▸ What is being asked: Write down each of the records again, exactly and in full.
++++ Records to use ++++
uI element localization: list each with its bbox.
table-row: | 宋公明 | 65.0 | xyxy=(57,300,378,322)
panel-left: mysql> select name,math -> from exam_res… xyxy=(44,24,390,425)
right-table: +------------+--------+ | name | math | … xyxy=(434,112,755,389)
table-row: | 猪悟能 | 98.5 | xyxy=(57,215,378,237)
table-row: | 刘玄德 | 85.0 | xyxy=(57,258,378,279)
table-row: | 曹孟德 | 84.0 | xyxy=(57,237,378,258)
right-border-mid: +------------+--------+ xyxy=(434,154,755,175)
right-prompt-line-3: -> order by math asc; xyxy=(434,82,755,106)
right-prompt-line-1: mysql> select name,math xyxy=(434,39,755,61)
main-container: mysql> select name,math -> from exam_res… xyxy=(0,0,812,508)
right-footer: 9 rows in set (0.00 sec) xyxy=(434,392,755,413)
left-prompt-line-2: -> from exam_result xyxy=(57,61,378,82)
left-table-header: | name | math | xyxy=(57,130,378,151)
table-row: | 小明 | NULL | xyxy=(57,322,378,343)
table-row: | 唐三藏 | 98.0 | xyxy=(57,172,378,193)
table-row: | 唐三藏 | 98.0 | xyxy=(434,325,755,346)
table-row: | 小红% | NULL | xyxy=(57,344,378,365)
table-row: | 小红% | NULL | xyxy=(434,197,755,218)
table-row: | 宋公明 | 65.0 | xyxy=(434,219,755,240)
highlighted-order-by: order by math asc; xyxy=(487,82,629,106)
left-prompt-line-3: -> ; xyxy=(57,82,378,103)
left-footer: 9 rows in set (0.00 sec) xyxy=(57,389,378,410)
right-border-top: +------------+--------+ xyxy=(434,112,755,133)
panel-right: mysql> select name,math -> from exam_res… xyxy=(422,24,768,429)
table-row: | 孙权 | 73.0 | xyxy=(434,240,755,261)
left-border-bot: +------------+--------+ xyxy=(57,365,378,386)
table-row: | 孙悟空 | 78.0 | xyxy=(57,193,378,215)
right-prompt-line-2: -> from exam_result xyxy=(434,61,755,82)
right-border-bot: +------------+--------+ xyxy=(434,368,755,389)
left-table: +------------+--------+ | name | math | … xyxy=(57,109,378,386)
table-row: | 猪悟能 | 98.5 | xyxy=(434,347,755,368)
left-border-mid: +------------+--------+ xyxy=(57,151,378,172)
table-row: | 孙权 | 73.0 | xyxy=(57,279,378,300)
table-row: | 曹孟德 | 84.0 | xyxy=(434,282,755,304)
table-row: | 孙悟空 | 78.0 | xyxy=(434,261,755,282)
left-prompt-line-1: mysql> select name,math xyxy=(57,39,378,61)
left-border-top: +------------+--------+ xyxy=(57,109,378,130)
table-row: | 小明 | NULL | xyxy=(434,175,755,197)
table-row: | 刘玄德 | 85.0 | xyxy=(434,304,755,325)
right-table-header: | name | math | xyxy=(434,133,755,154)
++++
▸ Answer space:
uI element localization: list each with its bbox.
table-row: | 宋公明 | 65.0 | xyxy=(57,300,378,322)
panel-left: mysql> select name,math -> from exam_res… xyxy=(44,24,390,425)
right-table: +------------+--------+ | name | math | … xyxy=(434,112,755,389)
table-row: | 猪悟能 | 98.5 | xyxy=(57,215,378,237)
table-row: | 刘玄德 | 85.0 | xyxy=(57,258,378,279)
table-row: | 曹孟德 | 84.0 | xyxy=(57,237,378,258)
right-border-mid: +------------+--------+ xyxy=(434,154,755,175)
right-prompt-line-3: -> order by math asc; xyxy=(434,82,755,106)
right-prompt-line-1: mysql> select name,math xyxy=(434,39,755,61)
main-container: mysql> select name,math -> from exam_res… xyxy=(0,0,812,508)
right-footer: 9 rows in set (0.00 sec) xyxy=(434,392,755,413)
left-prompt-line-2: -> from exam_result xyxy=(57,61,378,82)
left-table-header: | name | math | xyxy=(57,130,378,151)
table-row: | 小明 | NULL | xyxy=(57,322,378,343)
table-row: | 唐三藏 | 98.0 | xyxy=(57,172,378,193)
table-row: | 唐三藏 | 98.0 | xyxy=(434,325,755,346)
table-row: | 小红% | NULL | xyxy=(57,344,378,365)
table-row: | 小红% | NULL | xyxy=(434,197,755,218)
table-row: | 宋公明 | 65.0 | xyxy=(434,219,755,240)
highlighted-order-by: order by math asc; xyxy=(487,82,629,106)
left-prompt-line-3: -> ; xyxy=(57,82,378,103)
left-footer: 9 rows in set (0.00 sec) xyxy=(57,389,378,410)
right-border-top: +------------+--------+ xyxy=(434,112,755,133)
panel-right: mysql> select name,math -> from exam_res… xyxy=(422,24,768,429)
table-row: | 孙权 | 73.0 | xyxy=(434,240,755,261)
left-border-bot: +------------+--------+ xyxy=(57,365,378,386)
table-row: | 孙悟空 | 78.0 | xyxy=(57,193,378,215)
right-prompt-line-2: -> from exam_result xyxy=(434,61,755,82)
right-border-bot: +------------+--------+ xyxy=(434,368,755,389)
left-table: +------------+--------+ | name | math | … xyxy=(57,109,378,386)
table-row: | 猪悟能 | 98.5 | xyxy=(434,347,755,368)
left-border-mid: +------------+--------+ xyxy=(57,151,378,172)
table-row: | 孙权 | 73.0 | xyxy=(57,279,378,300)
table-row: | 曹孟德 | 84.0 | xyxy=(434,282,755,304)
table-row: | 孙悟空 | 78.0 | xyxy=(434,261,755,282)
left-prompt-line-1: mysql> select name,math xyxy=(57,39,378,61)
left-border-top: +------------+--------+ xyxy=(57,109,378,130)
table-row: | 小明 | NULL | xyxy=(434,175,755,197)
table-row: | 刘玄德 | 85.0 | xyxy=(434,304,755,325)
right-table-header: | name | math | xyxy=(434,133,755,154)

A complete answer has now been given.